Introduction
Recurrent Neural Networks(RNNs), Long Short-Term Memory(LSTM) and Gated Recurrent Units(GRU) in particular, have been firmly established as state-of-the-art approaches in sequence modeling and transduction problems. Such models typically rely on hidden states to maintain historical information. This is beneficial in that it allows the model to make predictions based on useful historical information distilled in the hidden state. On the other hand, this inherently sequential nature precludes parallelization, which becomes critical at longer sequence lengths, as memory constraints limit batching across examples. Furthermore, in these models, the number of operations required to relate signals from two arbitrary input or output positions grows in the distance between positions, which makes it more difficult to learn dependencies between distant positions.
In this post, we will discuss a model named Transformer, proposed by Vaswani et al. in 2017, which utilizes self-attention to compute representations of its input and output without using sequence-aligned RNNs. In this way, it reduces the number of operations required to relate signals from two arbitrary positions to a constant number and achieves significantly more parallelization. Note that, here we only try to illustrate the main architecture of the model and the central idea of attention. For other NLP-related details, please refer to [1] and [2].

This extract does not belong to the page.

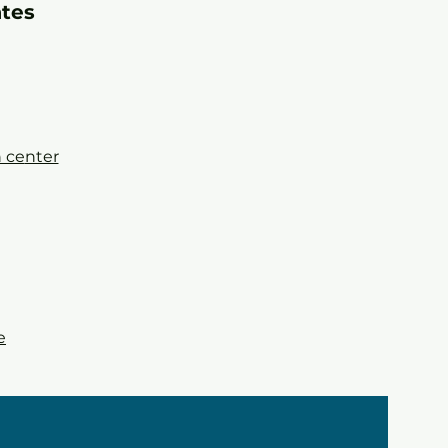
a
tes
 ce
nter
e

One thing may be worth keeping in mind is that the Transformer we introduce here maintains sequential information in a sample just as RNNs do. This suggests the input to the network is of form [batch size, sequence length, embedding size]. In many RL literature, the sequential dimension is usually replaced by an entity dimension. As a result, the network can learn to attend to some entity that related to the agent’s current state.
Model Architecture
The Transformer follows the encoder-decoder structure using stacked self-attention and fully connected-layers for both the encoder and decoder, shown in the left and right halves of the following figure, respectively
Positional Encoding
In sequential forecast, it is important to incorporate positional information so that the network learns how to predict based not only on the past events but also on the order of these events. However, neither the self-attention modules nor fully-connected layers exploits the input order. To tip off the network the relative position of the input in the sequence, we introduce positional encoding to explicitly incorporate positional information into the input. Specifically, we use sine and cosine functions of different frequencies to encode the position information into a \(d_{model}\)-dimensional feature:
\[\begin{align} PE_{(pos, 2i)}&=\sin(pos/10000^{2i/d_{model}})\\\ PE_{(pos, 2i+1)}&=\cos(pos/10000^{2i/d_{model}}) \end{align}\]where \(pos\) is the token’s position in the sequence and \(i\) is the embedding dimension. That is, each dimension of the positional embedding corresponds to a sinusoid. The wavelengths form a geometric progression from \(2\pi\) to \(10000⋅2\pi\). We chose this function because we hypothesized it would allow the model to easily learn to attend by relative positions, since for any fixed offset \(k\), \(PE_{pos+k}\) can be represented as a linear function of \(PE_{pos}\) (Proof in Supplementary Materials).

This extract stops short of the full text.